Have we crossed the Rubicon in how we deal with probabilistic reasoning?

In his textbook, Terrence L. Fine has written that: Probabilistic reasoning is a complex of approaches to navigating in the wide variety of realms of chance, random, uncertainty, and nondeterministic phenomena.  This complex ranges from the informal, intuitive, qualitative reasoning of everyday life (e.g. "I'll probably see you tomorrow") to the formal, quantitative reasoning that underlies much of engineering applications (e.g. "The probability that the next transmitted bit will be in error is .0001").  Our focus will be on a formal presentation of quantitative probability, a form of probabilistic reasoning that has been vigorously explored in this past century.
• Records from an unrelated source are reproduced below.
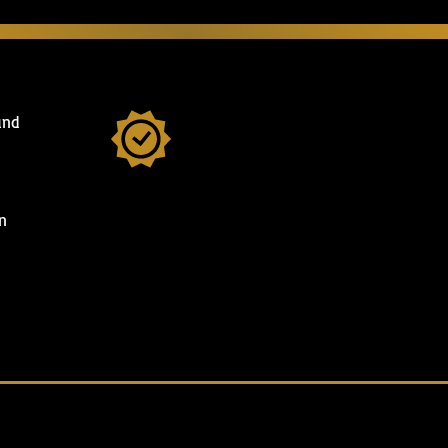
und
n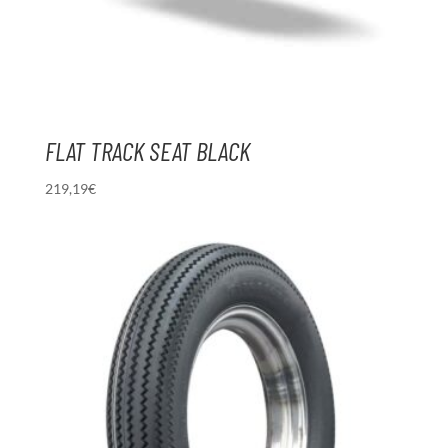
FLAT TRACK SEAT BLACK
219,19
€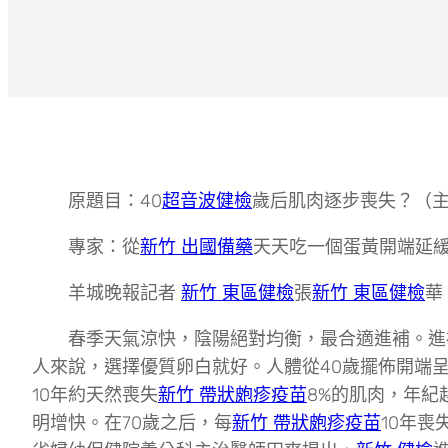
原題目：40
超音波健檢
歲后肌肉逐步喪失？（
專家：從
新竹 出國備藥
天天吃一個蛋黃開端延
羊城晚報記者
新竹 東區健檢
張
新竹 東區健檢
華
春季天氣涼快，陰陽絕對均衡，最合適進補。進
人來說，選擇優質卵白就好。人體從40歲擺佈開端呈
10年約天然喪失
新竹 帶狀皰疹疫苗
8%的肌肉，年紀
明增快。在70歲之后，每
新竹 帶狀皰疹疫苗
10年喪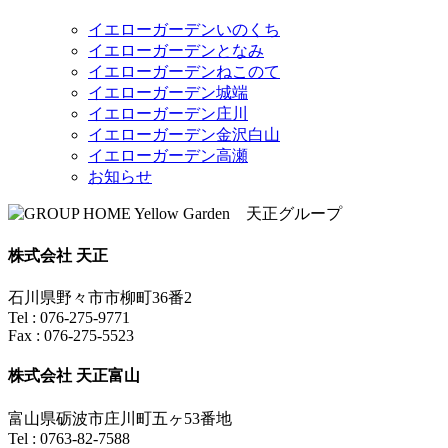
イエローガーデンいのくち
イエローガーデンとなみ
イエローガーデンねこのて
イエローガーデン城端
イエローガーデン庄川
イエローガーデン金沢白山
イエローガーデン高瀬
お知らせ
株式会社 天正
石川県野々市市柳町36番2
Tel : 076-275-9771
Fax : 076-275-5523
株式会社 天正富山
富山県砺波市庄川町五ヶ53番地
Tel : 0763-82-7588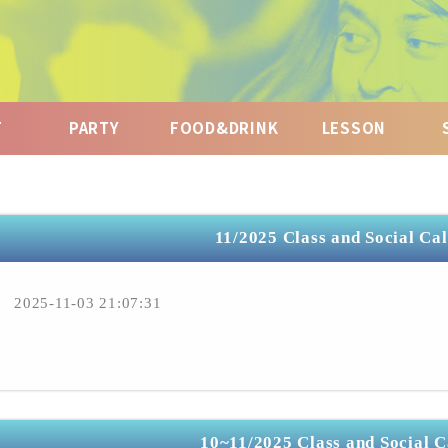
T
PARTY
FOOD&DRINK
LESSON
11/2025 Class and Social Ca
2025-11-03 21:07:31
10~11/2025 Class and Social 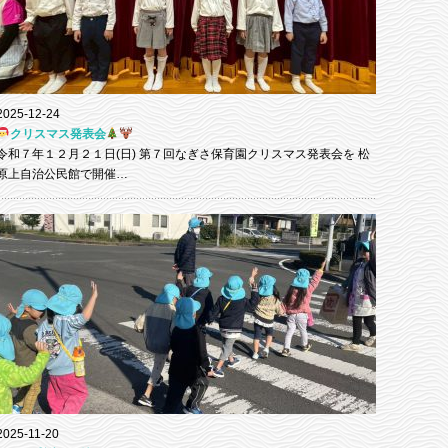
2025-12-24
クリスマス発表会
令和７年１２月２１日(日) 第７回なぎさ保育園クリスマス発表会を 松
原上自治公民館で開催…
2025-11-20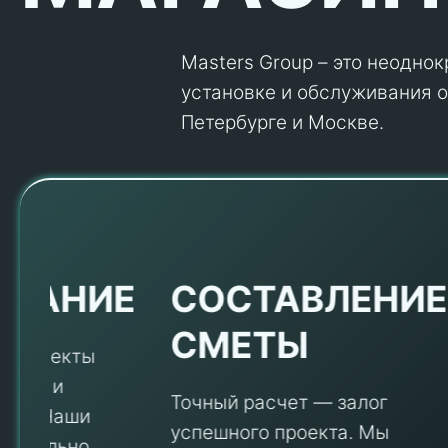
Masters Group – это неодно
установке и обслуживания об
Петербурге и Москве.
Е
СОСТАВЛЕНИЕ
СМЕТЫ
Точный расчет — залог
успешного проекта. Мы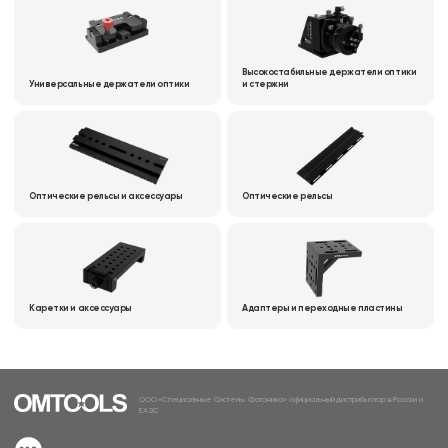
Высокостабильные держатели оптики
Универсальные держатели оптики
и стержни
Оптические рельсы и аксессуары
Оптические рельсы
Каретки и аксессуары
Адаптеры и переходные пластины
ООО «Специальные Системы. Фотоника» официальный дистрибьютор в России и
ЕАЭС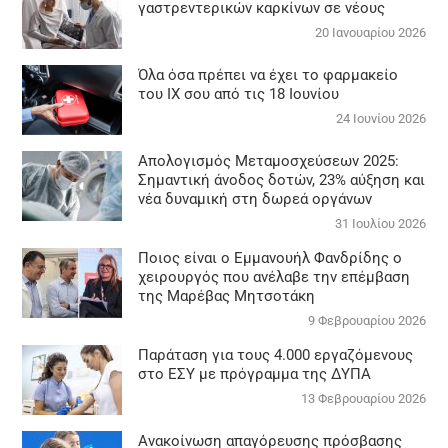
γαστρεντερικών καρκίνων σε νέους
20 Ιανουαρίου 2026
Όλα όσα πρέπει να έχει το φαρμακείο
του ΙΧ σου από τις 18 Ιουνίου
24 Ιουνίου 2026
Απολογισμός Μεταμοσχεύσεων 2025:
Σημαντική άνοδος δοτών, 23% αύξηση και
νέα δυναμική στη δωρεά οργάνων
31 Ιουλίου 2026
Ποιος είναι ο Εμμανουήλ Φανδρίδης ο
χειρουργός που ανέλαβε την επέμβαση
της Μαρέβας Μητσοτάκη
9 Φεβρουαρίου 2026
Παράταση για τους 4.000 εργαζόμενους
στο ΕΣΥ με πρόγραμμα της ΔΥΠΑ
13 Φεβρουαρίου 2026
Ανακοίνωση απαγόρευσης πρόσβασης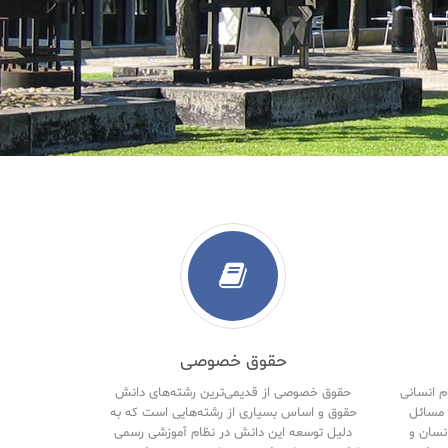
حقوق خصوصی
م انسانی
حقوق خصوصی از قدیمی‌ترین رشته‌های دانش
مسائل
حقوق و اساس بسیاری از رشته‌هایی است که به
نسان و
دلیل توسعه این دانش در نظام آموزشی رسمی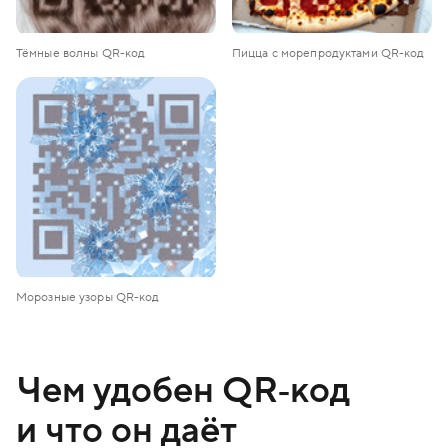
Тёмные волны QR-код
Пицца с морепродуктами QR-код
Морозные узоры QR-код
Чем удобен QR‑код
и что он даёт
Having trudged up the slope to reach his class at 8:40 in the morning during the spring semester of 2002 and been a group tutor for it in 2004, I was well aware of Prof. Fine's view of and pedagogical style with quantitative probability -- a style not well received by some.  I did not know much about how he views the other parts of the complex of approaches of probabilistic reasoning, but I had the chance to learn when he visited LIDS last week

The case Prof. Fine presented during the LIDS colloquium was that noblemen and their dice need not be the only foundation for probability.  Converting everything to a single real number in the interval zero to one is not the only option.  There are things like comparative probability, upper and lower probabilities, and interval-valued probability that may be a better fit depending on what you're doing. 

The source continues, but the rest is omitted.